An die 140 Filme hat die Deneuve in ihrer langen Karriere gedreht. In Frankreich läuft gerade „Elle s’en va“ (Sie haut ab) in den Kinos, ein Roadmovie, in dem sie als Ex-Schönheitskönigin in einem alten Mercedes die Flucht vor ihrem in Trümmern liegenden Leben ergreift.

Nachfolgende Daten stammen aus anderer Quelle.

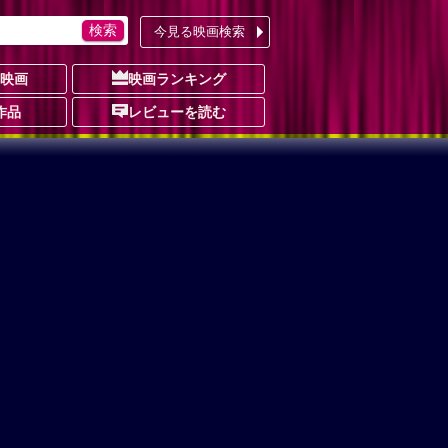
今見る映画検索
の映画
映画ランキング
作品
レビューを読む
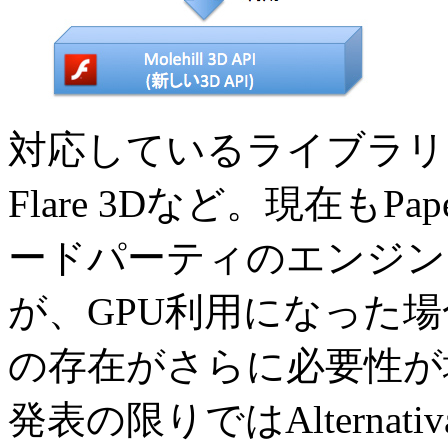
対応しているライブラリはAlt
Flare 3Dなど。現在もPa
ードパーティのエンジン
が、GPU利用になった
の存在がさらに必要性が増
発表の限りではAlterna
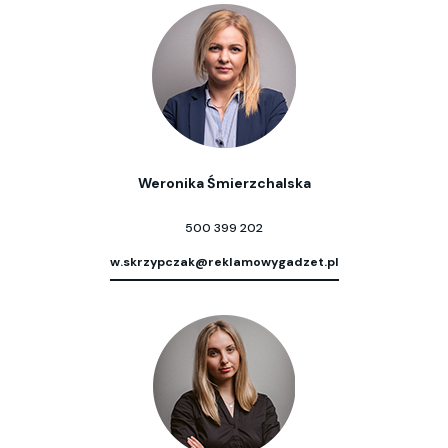
Weronika Śmierzchalska
500 399 202
w.skrzypczak@reklamowygadzet.pl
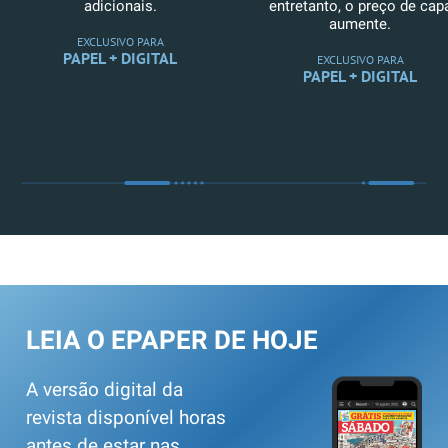
adicionais.
entretanto, o preço de cap
aumente.
EXCLUSIVO PARA
PAPEL + DIGITAL
EXCLUSIVO PARA
PAPEL + DIGITAL
LEIA O EPAPER DE HOJE
A versão digital da
revista disponível horas
antes de estar nas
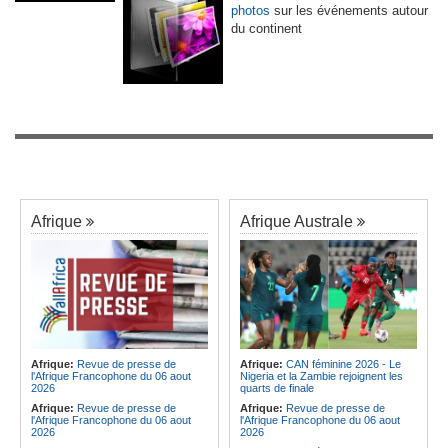
photos
sur les événements autour
du continent
Afrique
Afrique Australe
Afrique:
Revue de presse de
Afrique:
CAN féminine 2026 - Le
l'Afrique Francophone du 06 aout
Nigeria et la Zambie rejoignent les
2026
quarts de finale
Afrique:
Revue de presse de
Afrique:
Revue de presse de
l'Afrique Francophone du 06 aout
l'Afrique Francophone du 06 aout
2026
2026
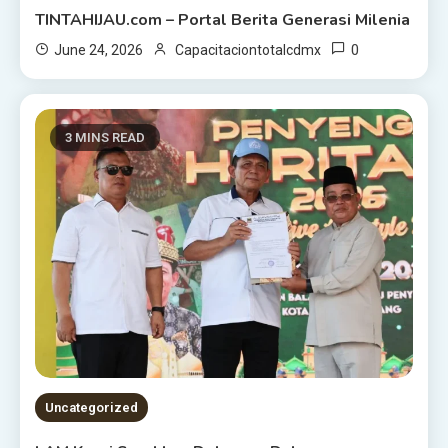
TINTAHIJAU.com – Portal Berita Generasi Milenia
0
June 24, 2026
Capacitaciontotalcdmx
3 MINS READ
Uncategorized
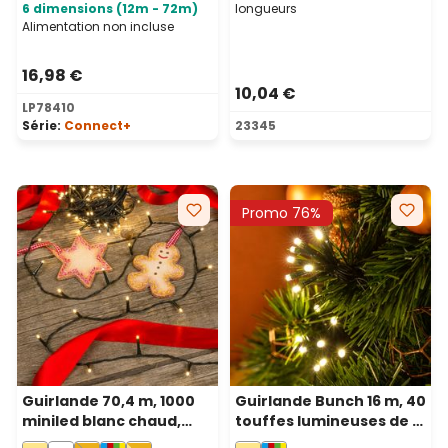
6 dimensions (12m - 72m)
longueurs
Alimentation non incluse
16,98 €
10,04 €
LP78410
Série:
Connect+
23345
Promo 76%
Guirlande 70,4 m, 1000
Guirlande Bunch 16 m, 40
miniled blanc chaud,
touffes lumineuses de 8
câble vert
led blanc chaud, câble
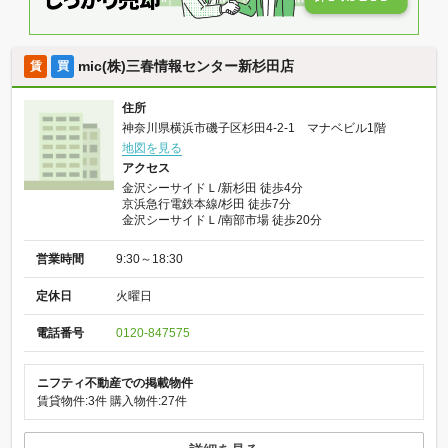
mic(株)三春情報センター新杉田店
賃
買
住所
神奈川県横浜市磯子区杉田4-2-1 マナベビル1階
地図を見る
アクセス
金沢シーサイドＬ/新杉田 徒歩4分
京浜急行電鉄本線/杉田 徒歩7分
金沢シーサイドＬ/南部市場 徒歩20分
営業時間
9:30～18:30
定休日
火曜日
電話番号
0120-847575
ニフティ不動産での掲載物件
賃貸物件:3件
購入物件:27件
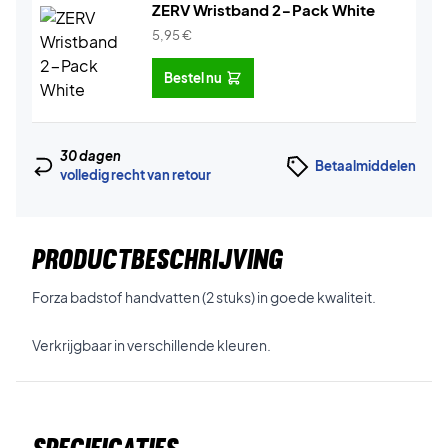
ZERV Wristband 2-Pack White
5,95
€
Bestel nu
30 dagen
Betaalmiddelen
volledig recht van retour
PRODUCTBESCHRIJVING
Forza badstof handvatten (2 stuks) in goede kwaliteit.
Verkrijgbaar in verschillende kleuren.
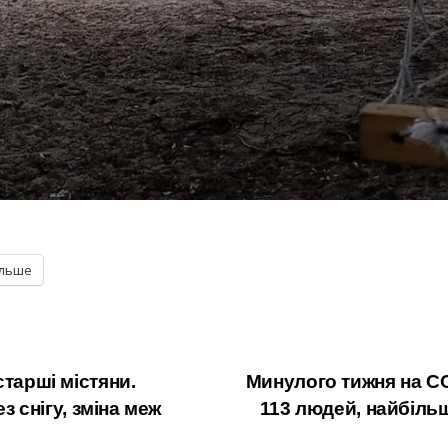
ільше
тарші містяни.
Минулого тижня на CO
з снігу, зміна меж
113 людей, найбіль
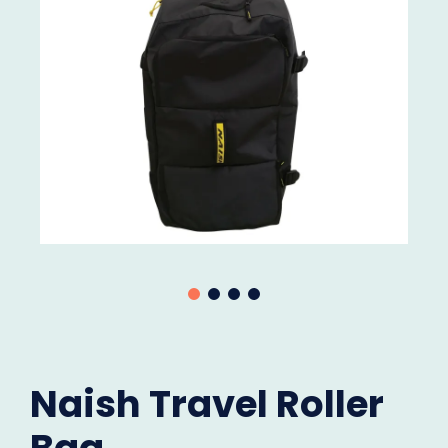
Naish Travel Roller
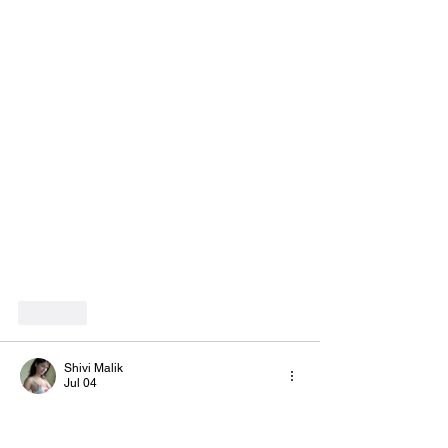
Like
Shivi Malik
Jul 04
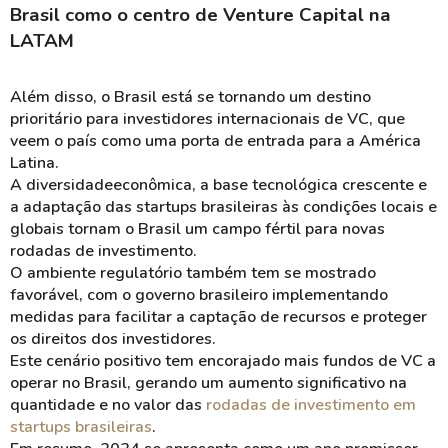
Brasil como o centro de Venture Capital na
LATAM
Além disso, o Brasil está se tornando um destino
prioritário para investidores internacionais de VC, que
veem o país como uma porta de entrada para a América
Latina.
A diversidadeeconômica, a base tecnológica crescente e
a adaptação das startups brasileiras às condições locais e
globais tornam o Brasil um campo fértil para novas
rodadas de investimento.
O ambiente regulatório também tem se mostrado
favorável, com o governo brasileiro implementando
medidas para facilitar a captação de recursos e proteger
os direitos dos investidores.
Este cenário positivo tem encorajado mais fundos de VC a
operar no Brasil, gerando um aumento significativo na
quantidade e no valor das
rodadas de investimento em
startups brasileiras
​.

Und 2014 wird „L’Homme que l’on aimait trop“ (Der Mann, der zu sehr geliebt wurde) ihres Lieblingsregisseurs André Techiné herauskommen, mit dem sie u. a. „Diebe der Nacht“ und „Schauplatz des Verbrechens“ drehte.

Seit einiger Zeit versucht die Deneuve, die wenig von Interviews hält, gegen ihr Image anzukämpfen. „Ich bin weder geheimnisvoll noch kühl“, erklärte sie jüngst, „sondern eher ziemlich unvernünftig. Aber diskret!“ Tatsächlich hat die Schauspielerin ihr turbulentes und unkonventionelles Privatleben stets sorgsam vor den Medien abgeschirmt. So war sie zwar von 1965 bis 1972 die Ehefrau des britischen Modefotografen David Bailey, bekam ihre Kinder jedoch von Männern, mit denen sie nicht verheiratet war: Sohn Christian hat den Regisseur Roger Vadim zum Vater, Tochter Chiara stammt vom italienischen Filmstar Marcello Mastroianni.

„Sie ist eben eine Göttin, eine der wenigen Schauspielerinnen, die verstanden hat, dass ein Leinwandstar nicht aus der Welt der Träume in die Straße hinabsteigen darf“, antwortete der US-Regisseur Martin Scorsese auf die Frage, warum sich Catherine Deneuve seit nunmehr 50 Jahren an der Spitze des schnelllebigen Filmgeschäfts halten konnte.

Sie ist Großmutterund steht dazu

Daran stimmt, dass die Deneuve im Gegensatz zu anderen erfolgreichen Kolleginnen nie Theater gespielt hat oder in Fernsehproduktionen zu sehen war. Aber Scorsese würde seinen Augen nicht trauen, wenn er die angeblich so unnahbare Diva in Paris sehen könnte, wo sie regelmäßig ihre Enkel von der Schule abholt. Ja, richtig, Catherine Deneuve ist mehrfache Großmutter. Und sie steht dazu.

Diskretion und Zurückhaltung mögen Markenzeichen der Deneuve sein, doch Starruhm geht bei ihr nicht mit der Verpflichtung einher, aus ihrem Herzen eine Mördergrube zu machen. Obwohl sie bis heute auf der bei Feministinnen verpönten Anrede „Mademoiselle“ besteht, engagierte sie sich 1971 vehement für das Recht auf Schwangerschaftsabbruch. So gehörte sie zu jenen 343 prominenten Französinnen, die in dem „Manifest der Schlampen“ trotz der geltenden Strafandrohung öffentlich bekannten, abgetrieben zu haben.